Aliados da governadora afirmam que Celina não foi pega de surpresa, mas sentiu a necessidade de mostrar sua posição sem se afastar das aliadas Michelle Bolsonaro e Bia Kicis, ambas do PL, e ao mesmo tempo se distanciar dos problemas deixados pelo ex-governador, como um déficit de 4 bilhões de reais e escândalos envolvendo o Banco de Brasília (BRB) e o Banco Master.

“Eu respondi ontem. Há um sentimento de submissão, e isso jamais vai acontecer. Eu tenho identidade, sou uma mulher com personalidade forte, tenho quatro mandatos e trabalhei muito para chegar até aqui. Jamais vou aceitar ser uma governadora que não seja de verdade”, afirmou Celina em entrevista durante sua agenda.

O deputado distrital Pastor Daniel de Castro (PP), aliado das duas gestões, alertou que essa divisão pode prejudicar ambos os lados. “Se for para uma ruptura definitiva, ele tem todo o direito de agir assim, mas se for para um realinhamento, isso deve ser resolvido em privado”, declarou. Ele acrescentou que essa divisão pode resultar na derrota dos aliados, destacando que o oposicionista Chico Vigilante (PT) comemorou a briga na Câmara Legislativa.

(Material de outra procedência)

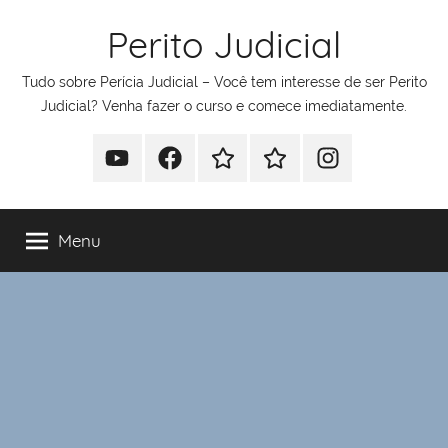
Pular
Perito Judicial
para
o
Tudo sobre Perícia Judicial – Você tem interesse de ser Perito
conteúdo
Judicial? Venha fazer o curso e comece imediatamente.
Youtube
Facebook
Whatsapp
Telegram
Instagram
Menu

O clima entre os parlamentares próximos tanto ao ex-governador quanto à governadora ainda é incerto. Antes de deixar o cargo, Ibaneis consolidou alianças importantes para sua candidatura ao Senado, mas atualmente sua base mostra sinais de enfraquecimento.

Um aliado preferiu não se identificar, mas comentou: “Penso que a governadora Celina não pode tentar a reeleição sem o PL. Se ela apoiar Ibaneis, eu votarei nele e em Michelle Bolsonaro, mas não farei campanha caso eles rompam”.

Outro parlamentar criticou a forma como Ibaneis tratava seus aliados, o que pode levar a uma debandada no período eleitoral, dizendo: “As pessoas não têm coragem de defender o governador Ibaneis agora, sua imagem está abalada pelos escândalos, e ele não cuidava bem dos deputados quando estava no governo”.

Rafael Prudente

A participação de Rafael Prudente em reuniões recentes com líderes do MDB indicam que ele está se preparando para possíveis mudanças no cenário político, especialmente se Celina decidir seguir seu próprio caminho. Rafael tem boa relação com lideranças nacionais e influência local, tendo presidido a sigla no Distrito Federal e o Legislativo local.

Republicanos

Se o rompimento entre Ibaneis e Celina acontecer, a chapa que visa à reeleição, com o ex-secretário Gustavo Rocha como vice-governador, deverá ser revista. O partido Republicanos, que possui grande representação, deve se dividir em apoio às duas lideranças.

Fontes da direção do partido acreditam que a estrutura estatal e a possibilidade de reeleição podem levar o Republicanos a apoiar Celina Leão. “Ibaneis garantiu o apoio do Partido para o Gustavo Rocha ser vice de Celina, possivelmente sem consultá-la. Se eles se separarem, o partido pode ficar dividido, mas é certo que o vice vai mudar”, afirmou uma fonte.

Além disso, a amizade próxima entre Celina, Michelle Bolsonaro e Bia Kicis com a senadora Damares Alves, que tem influência dentro do Republicanos, pode favorecer a governadora, independentemente do apoio oficial do partido.